Hopkinson’s Test requires two machines which are identical. The test can be carried out at full-load on the two identical machines. The two machines are mechanically coupled and are electrically adjusted so that, one of them acts as a motor and other as generator. The motor supplies the mechanical power which is utilized to drive the generator. while generator develops electrical power to be utilized in driving the motor. In the absence of losses, the machines will run without any external power supply. But due to the losses, output of generator is not enough to drive the motor and vice-versa. These losses are supplied from supply mains. Hence, in this test the power drawn from the supply mains will be required to overcome the internal losses of two machines. The connections for conducting Hopkinson’s test are as shown in figure 1.
Machine M is started as a motor and supply is given by means of a starter. The main switch of other machine is kept open and the motor is made to run at its normal speed with the help of its shunt regulator. Machine ‘M’ drives machine ‘G’ as a generator. The voltage of ‘G’ is adjusted with the help of its field regulator till voltmeter V1 reads zero. This shows that, the voltage is same as supply mains both in polarity and magnitude.
Now, the switch ‘S’ is closed. Let, the readings of ammeters A1, A2, A3 and A4 connected in the circuit measure the current supplied by generator as I1, line current as I2, generator field current as I3 and motor field current as I4 respectively.
If V is supply voltage then,
Motor input,
PM = V(I1 + I2)
Generator output,
PG = VI1
Assuming that both machines have same efficiency (η).

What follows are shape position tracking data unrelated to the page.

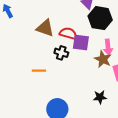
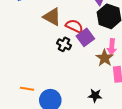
purple square: (81, 42) -> (85, 37), turned 36
orange line: (39, 71) -> (27, 89), moved

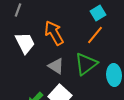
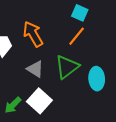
cyan square: (98, 13) -> (80, 13), turned -35

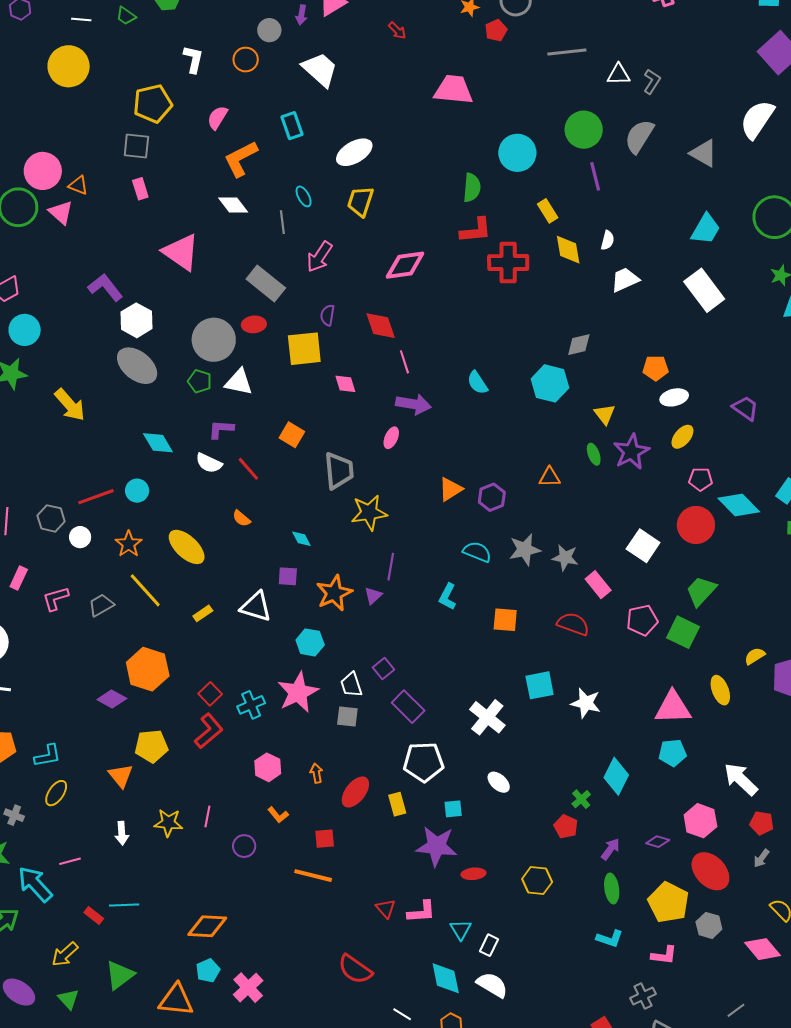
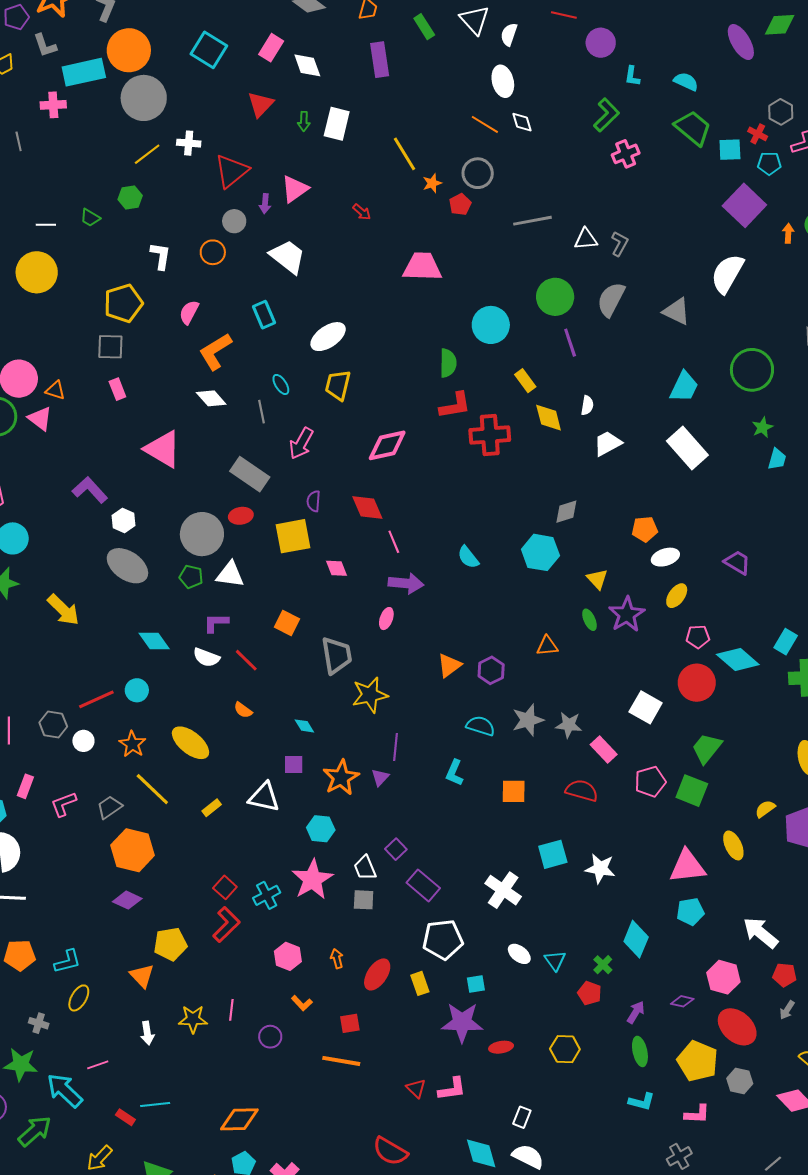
white hexagon: (137, 320) -> (124, 520), size x0.7
orange hexagon: (148, 669) -> (133, 850), moved
cyan triangle: (461, 930) -> (555, 961), moved

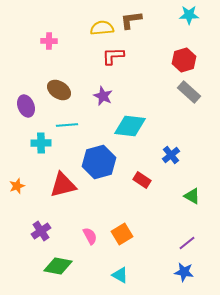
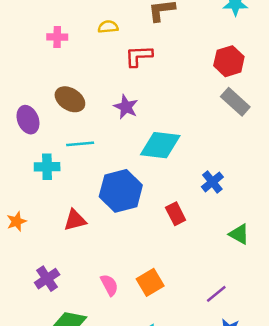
yellow semicircle: (102, 28) -> (108, 27), moved, size x0.7
red rectangle: (142, 180) -> (176, 214), turned 30
red triangle: (63, 185) -> (75, 220), size x0.7
purple line: (187, 243) -> (216, 294), moved

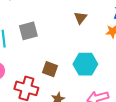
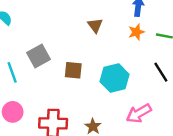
brown square: (50, 69) -> (73, 70), moved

Output of motor = Efficiency × motor Input
= η × V(I1 + I2) = Generator input
Generator output = η × Generator input
= η × η × V (I1 + I2)…(2)
From equations (1) and (2),
VI1 = η2 V (I1 + I2)
\[V{{I}_{1}}={{\eta }^{2}}V({{I}_{1}}+{{I}_{2}})\]
Let,
Resistance of armature of each machine = Ra
Armature copper loss in generator = (I1 + I3)2 Ra
Armature copper loss in motor = (I1 + I2 – I4)2 Ra
Shunt copper loss in generator = VI3
Shunt copper loss in motor = VI4
Total copper loss = (I1 + I3)2 Ra + (I1 + I2 – I4)2 Ra + VI3 + VI4
Total losses of both machines = Power drawn from supply = VI2
If the total copper loss is subtracted from total losses, then the stray loss for the motor generator set can be obtained.
Total Stray loss, PS(T) = VI2 – [(I1 + I3)2 Ra + (I1 + I2 – I4)2 Ra + VI3 + VI4]
And, Stray loss of each machine,
\[{{P}_{S}}=\frac{{{P}_{S}}(T)}{2}\]
Efficiency of Motor
Motor input,
PM = V(I1 + I2)
Total loss,
PL(M) = Armature loss + Field loss + Stray loss
= (I1 + I2 – I4)2 Ra + VI4 + PS
Motor output = V(I1 + I2) – PL(M)
\[{{\eta }_{M}}=\frac{V({{I}_{1}}+{{I}_{2}})-{{P}_{L(M)}}}{V({{I}_{1}}+{{I}_{2}})}\]
Efficiency of Generator
Generator output,
PG = VI1
Total losses,
PL(G) = Armature loss + Field loss + Stray loss
= (I1 + I3)2 Ra + VI3 + PS
Generator input = VI1 + PL(G)
\[{{\eta }_{G}}=\frac{V{{I}_{1}}}{V{{I}_{1}}+{{P}_{L(G)}}}\times 100\]
Advantages of Hopkinson’s Test :
- This test is performed on full-load conditions. Therefore, any change in temperature rise and quality of commutations of the two identical machines can be noticed.
- Due to full load condition, the variation in iron loss because of flux distortion is considered.
- The power requirement for this test is less in comparison to full load powers of both the machines.
Disadvantages of Hopkinson’s Test :
- Availability of two identical machines is difficult.
- The iron losses of the two machines are different due to different excitation and they cannot be separated.
- In case of small machines the loads on machines are not equal, this may cause difficulty in analysis.